Search Engine Application – This Project deals with the design and implementation of a content-based search engine. Content-based means that the system utilizes information available in the web documents in a holistic manner to determine what might be interesting to the user. We focus on textual content that is written in a natural language as opposed to, say, images included in the documents. We call the presented system a search engine, as it contains components to retrieve and index web documents, and it provides a mechanism to return a ranked subset of the documents according to the user’s requests.
The system should be able to process millions of documents in a reasonable time and respond to queries with a low average latency. The starting point is a Web Crawler (or spider) to retrieve all Web pages: it simply traverses the entire Web or a certain subset of it, to download the pages or files it encounters and save for other components to use.
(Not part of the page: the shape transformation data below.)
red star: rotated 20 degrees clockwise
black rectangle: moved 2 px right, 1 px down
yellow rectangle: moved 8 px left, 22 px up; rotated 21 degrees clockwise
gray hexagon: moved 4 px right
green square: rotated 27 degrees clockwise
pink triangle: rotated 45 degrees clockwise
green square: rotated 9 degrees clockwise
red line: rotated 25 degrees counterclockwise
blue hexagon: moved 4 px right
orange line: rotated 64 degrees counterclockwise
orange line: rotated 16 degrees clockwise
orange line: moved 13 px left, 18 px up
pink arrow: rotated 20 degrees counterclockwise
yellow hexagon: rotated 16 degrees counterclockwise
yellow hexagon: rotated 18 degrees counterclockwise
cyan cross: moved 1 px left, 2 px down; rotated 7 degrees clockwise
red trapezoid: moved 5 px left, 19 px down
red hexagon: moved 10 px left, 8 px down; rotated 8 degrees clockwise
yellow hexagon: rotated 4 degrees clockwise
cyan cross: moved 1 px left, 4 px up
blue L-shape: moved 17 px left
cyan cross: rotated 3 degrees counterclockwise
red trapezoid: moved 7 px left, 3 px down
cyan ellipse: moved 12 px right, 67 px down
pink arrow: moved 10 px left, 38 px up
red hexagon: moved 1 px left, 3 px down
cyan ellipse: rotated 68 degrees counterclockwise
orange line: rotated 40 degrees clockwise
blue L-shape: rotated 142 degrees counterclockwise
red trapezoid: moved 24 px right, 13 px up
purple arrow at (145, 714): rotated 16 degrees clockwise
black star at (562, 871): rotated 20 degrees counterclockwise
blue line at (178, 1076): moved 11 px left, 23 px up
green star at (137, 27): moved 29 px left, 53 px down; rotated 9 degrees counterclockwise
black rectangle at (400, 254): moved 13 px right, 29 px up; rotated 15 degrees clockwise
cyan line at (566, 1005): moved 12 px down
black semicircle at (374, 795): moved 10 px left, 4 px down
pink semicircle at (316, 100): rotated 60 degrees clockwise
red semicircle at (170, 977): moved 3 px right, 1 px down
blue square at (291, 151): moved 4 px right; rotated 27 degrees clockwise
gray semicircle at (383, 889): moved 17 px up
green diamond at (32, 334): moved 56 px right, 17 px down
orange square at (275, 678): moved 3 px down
The actual traversal algorithm varies depends on the implementation; depth first, breadth first, or random traversal are all being used to meet different design goals. The parser takes all downloaded raw results, analyze and eventually try to make sense out of them. In the case of a text search engine, this is done by extracting keywords and checking the locations and/or frequencies of them. Hidden HTML tags, such as KEYWORDS and DESCRIPTION, are also considered. Usually a scoring system is involved to give a final point for each keyword on each page.
Simple or complicated, a search engine must have a way to determine which pages are more important than the others, and present them to users in a particular order. This is called the Ranking System. The most famous one is the Page Rank Algorithm published by Google founders [Brin 1998].
A reliable repository system is definitely critical for any application. Search engine also requires everything to be stored in the most efficient way to ensure maximum performance. The choice of database vendor and the schema design can make big difference on performance for metadata such as URL description, crawling date, keywords, etc. More challenging part is the huge volume of downloaded files to be saved before they are picked up by other modules.
Finally, a front-end interface for users: This is the face and presentation of the search engine. When a user submits a query, usually in the form of a list of textual terms, an internal scoring function is applied to each Web page in the repository [Pandey 2005], and the list of result is presented, usually in the order or relevance and importance.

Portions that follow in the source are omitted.